▸ **Requirement**
Among the records below, find the lines with the word "Casa" and copy them.
===== Listed entries
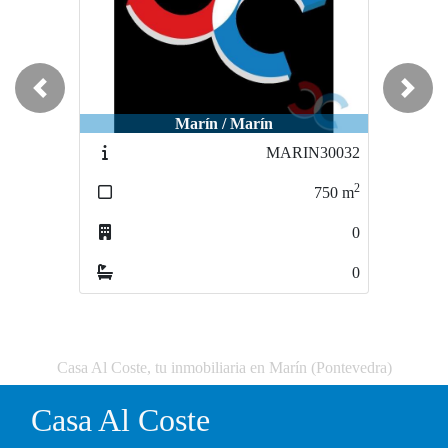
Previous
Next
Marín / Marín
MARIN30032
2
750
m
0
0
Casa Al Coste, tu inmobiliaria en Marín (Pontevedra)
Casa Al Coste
==========
===== Listed entries
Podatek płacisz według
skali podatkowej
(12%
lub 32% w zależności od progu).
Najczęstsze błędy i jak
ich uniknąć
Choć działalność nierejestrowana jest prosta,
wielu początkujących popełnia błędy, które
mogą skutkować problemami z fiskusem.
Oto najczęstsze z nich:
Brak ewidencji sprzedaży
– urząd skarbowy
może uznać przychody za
==========
▸ **Solution**
Casa Al Coste, tu inmobiliaria en Marín (Pontevedra)
Casa Al Coste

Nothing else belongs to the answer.